Music

Album review | JAZZ/WORLD

Somi, ‘The Lagos Music Salon’

Cross-genre jazz vocalist Somi moved from New York to live in Lagos, Nigeria, and then came back with the stories and sensibilities that inform her vividly conceived, kaleidoscopic fourth record. The Illinois native of Rwandan and Ugandan descent brings a keen sense of narrative and a wonderfully diverse musical mix, infused with intricate rhythms, jazz, and a taste of juju, to this sprawling 18-song set. Augmented by a lucid ensemble and special guests (Angelique Kidjo, Common), Somi delivers vocal performances of striking tonal clarity and expressiveness, shedding light on the lives of the people of Lagos by delving into their struggles, pain, pride, and joys.
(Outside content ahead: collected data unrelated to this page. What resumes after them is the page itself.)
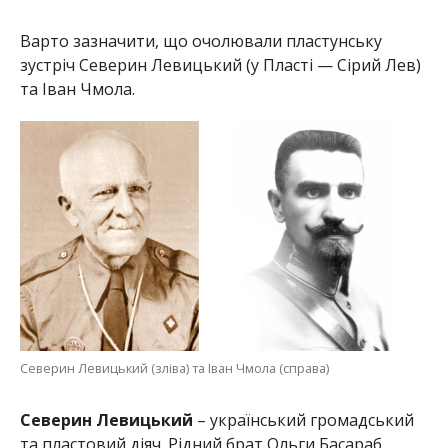
Варто зазначити, що очолювали пластунську
зустріч Северин Левицький (у Пласті — Сірий Лев)
та Іван Чмола.
Северин Левицький (зліва) та Іван Чмола (справа)
Северин Левицький
– український громадський
та пластовий діяч. Рідний брат Ольги Басараб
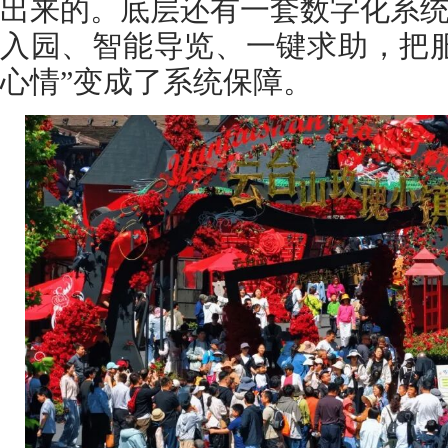
出来的。底层还有一套数字化系
入园、智能导览、一键求助，把
心情”变成了系统保障。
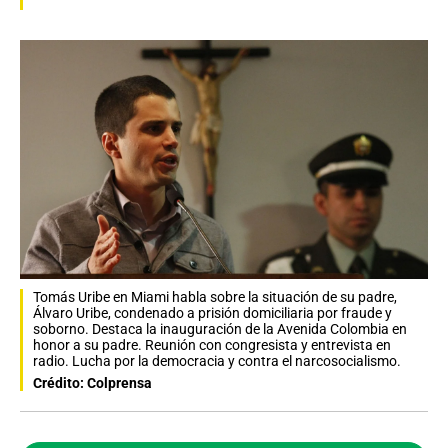
Tomás Uribe en Miami habla sobre la situación de su padre,
Álvaro Uribe, condenado a prisión domiciliaria por fraude y
soborno. Destaca la inauguración de la Avenida Colombia en
honor a su padre. Reunión con congresista y entrevista en
radio. Lucha por la democracia y contra el narcosocialismo.
Crédito: Colprensa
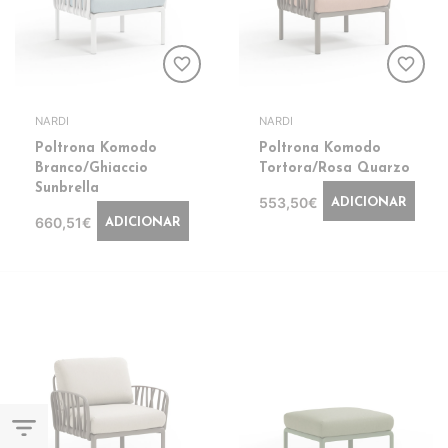
favorite_border
favorite_border
NARDI
NARDI
Poltrona Komodo
Poltrona Komodo
Branco/Ghiaccio
Tortora/Rosa Quarzo
Sunbrella
553,50€
ADICIONAR
660,51€
ADICIONAR
filter_list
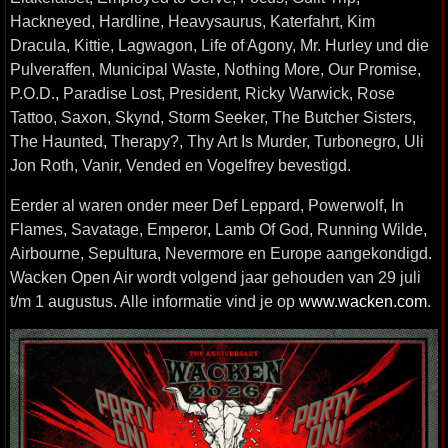
Hackneyed, Hardline, Heavysaurus, Katerfahrt, Kim
Dracula, Kittie, Lagwagon, Life of Agony, Mr. Hurley und die
Pulveraffen, Municipal Waste, Nothing More, Our Promise,
P.O.D., Paradise Lost, President, Ricky Warwick, Rose
Tattoo, Saxon, Skynd, Storm Seeker, The Butcher Sisters,
The Haunted, Therapy?, Thy Art Is Murder, Turbonegro, Uli
Jon Roth, Vanir, Vended en Vogelfrey bevestigd.
Eerder al waren onder meer Def Leppard, Powerwolf, In
Flames, Savatage, Emperor, Lamb Of God, Running Wilde,
Airbourne, Sepultura, Nevermore en Europe aangekondigd.
Wacken Open Air wordt volgend jaar gehouden van 29 juli
t/m 1 augustus. Alle informatie vind je op
www.wacken.com
.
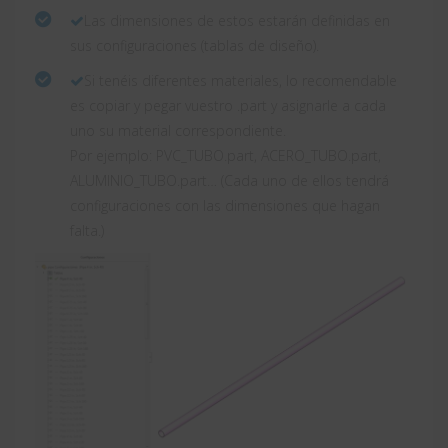
Las dimensiones de estos estarán definidas en
sus configuraciones (tablas de diseño).
Si tenéis diferentes materiales, lo recomendable
es copiar y pegar vuestro .part y asignarle a cada
uno su material correspondiente.
Por ejemplo: PVC_TUBO.part, ACERO_TUBO.part,
ALUMINIO_TUBO.part… (Cada uno de ellos tendrá
configuraciones con las dimensiones que hagan
falta.)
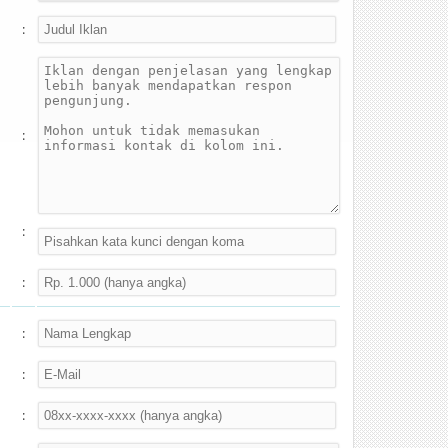
:
:
:
:
:
:
:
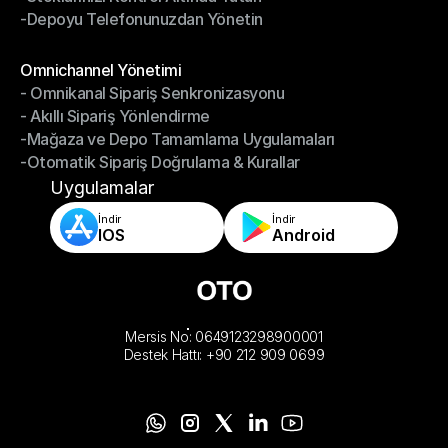
-Depoyu Telefonunuzdan Yönetin
-Stoklarınızı Kontrol Altında Tutun
-Depoyu Telefonunuzdan Yönetin
Modüller
Omnichannel Yönetimi
- Omnikanal Sipariş Senkronizasyonu
Omnichannel Yönetimi
- Akıllı Sipariş Yönlendirme
- Omnikanal Sipariş Senkronizasyonu
-Mağaza ve Depo Tamamlama Uygulamaları
- Akıllı Sipariş Yönlendirme
-Otomatik Sipariş Doğrulama & Kurallar
-Mağaza ve Depo Tamamlama Uygulamaları
-Otomatik Sipariş Doğrulama & Kurallar
Uygulamalar
İndir
İndir
IOS
Android
Mersis No: 0649123298900001
Destek Hattı: +90 212 909 0699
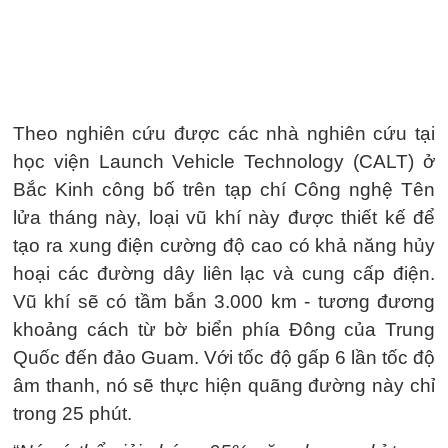
Theo nghiên cứu được các nhà nghiên cứu tại
học viện Launch Vehicle Technology (CALT) ở
Bắc Kinh công bố trên tạp chí Công nghệ Tên
lửa tháng này, loại vũ khí này được thiết kế để
tạo ra xung điện cường độ cao có khả năng hủy
hoại các đường dây liên lạc và cung cấp điện.
Vũ khí sẽ có tầm bắn 3.000 km - tương đương
khoảng cách từ bờ biển phía Đông của Trung
Quốc đến đảo Guam. Với tốc độ gấp 6 lần tốc độ
âm thanh, nó sẽ thực hiện quãng đường này chỉ
trong 25 phút.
These tracks feel fully lived in — this is not a tourist’s snapshot of a culture. The singer-songwriter wrestles with socio-economic issues throughout: “Two Dollar Day” examines the plight of domestic workers, while “When Rivers Cry” laments environmental destruction. Despite a need for editing, the disc is a sustained triumph, displaying rich musicality, a sharp pop sense, and rare sophistication. (Out Tuesday)KEN CAPOBIANCO

ESSENTIAL “When Rivers Cry”

Ken Capobianco can be reached at franznine@live.com.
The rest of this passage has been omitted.